Early-closure LTV decay linearly reduces borrowing power in the 7 days before a market resolves. This prevents a class of attacks where someone deposits a nearly-resolved position and borrows against it at full value.
Low-liquidity LTV decay monitors orderbook depth in real time. If a market’s liquidity drops below $10,000, a tier-specific grace period begins (24h for Conservative, 12h for Moderate, 6h for Risk). If liquidity doesn’t recover, LTV decays linearly to zero over 48 hours.
Oracle grace periods prevent unfair liquidations. When the oracle recovers from a stale gap, there’s a 5-minute grace window before liquidators can act — giving users time to add collateral or repay debt.
Manual invalidation gives governance an emergency kill switch. If something goes fundamentally wrong with a market (disputed resolution, oracle compromise), positions can be frozen until the situation is resolved.
None of this exists in bolt-on lending solutions. It can’t — because it requires the oracle, the risk engine, and the liquidation system to be designed together from the ground up.

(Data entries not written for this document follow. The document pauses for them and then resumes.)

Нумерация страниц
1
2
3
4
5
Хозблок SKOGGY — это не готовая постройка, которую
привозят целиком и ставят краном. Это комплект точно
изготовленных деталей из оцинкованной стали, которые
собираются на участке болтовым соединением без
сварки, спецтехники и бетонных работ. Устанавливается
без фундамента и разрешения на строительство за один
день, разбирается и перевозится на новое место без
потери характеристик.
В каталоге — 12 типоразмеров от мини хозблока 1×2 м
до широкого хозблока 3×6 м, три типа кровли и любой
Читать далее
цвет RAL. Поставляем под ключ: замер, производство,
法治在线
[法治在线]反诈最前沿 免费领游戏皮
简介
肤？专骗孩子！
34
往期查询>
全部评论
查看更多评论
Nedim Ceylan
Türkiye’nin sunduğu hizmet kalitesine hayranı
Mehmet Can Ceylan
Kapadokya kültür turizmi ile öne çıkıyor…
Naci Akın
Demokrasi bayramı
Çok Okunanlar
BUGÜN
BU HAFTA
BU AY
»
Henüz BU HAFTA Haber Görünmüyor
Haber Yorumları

Infrastructure unlocks, liquidity follows
There’s a pattern emerging across DeFi: when real infrastructure arrives, capital consolidates fast.
HIP-3 on Hyperliquid is the most recent example. When spot trading launched in late 2025, open interest went from under $200M to $1.26B in a few months. Daily volume hit $5.9B. The first serious deployer captured 85% of all HIP-3 volume — over $110B in cumulative trading in five months. Infrastructure didn’t gradually attract liquidity. It snapped it into place.
HIP-4 sets up the same dynamic for prediction markets, but with a larger addressable market. Robinhood’s Q4 2025 earnings showed ~$435M in annualized prediction market revenue — a 32% conversion rate against their other trading products. Applied to Hyperliquid’s $962M revenue base, even conservative estimates put HIP-4 prediction markets at a $130–290M annual revenue opportunity. For context, that base case is already larger than Polymarket’s and Kalshi’s estimated annual revenues individually.
The capital is ready. The infrastructure is arriving. What’s still missing is the layer that makes the capital inside these markets productive — not just for trading, but for lending, yield, and composability across the broader DeFi stack.
What comes next
The prediction market category is expanding across platforms and chains — Polymarket, Kalshi, Opinion Protocol, and soon HIP-4 on Hyperliquid. But growth in prediction market volume without growth in prediction market infrastructure just means more dead capital.
The next phase isn’t about more terminals or alternative frontends. It’s about making the capital inside prediction markets productive — for borrowers who want liquidity, for lenders who want yield, and for the ecosystem that needs deeper participation.
Purpose-built lending infrastructure that understands positions, resolution dates, liquidity dynamics, and risk tiers is the missing primitive. That’s what Varla is after.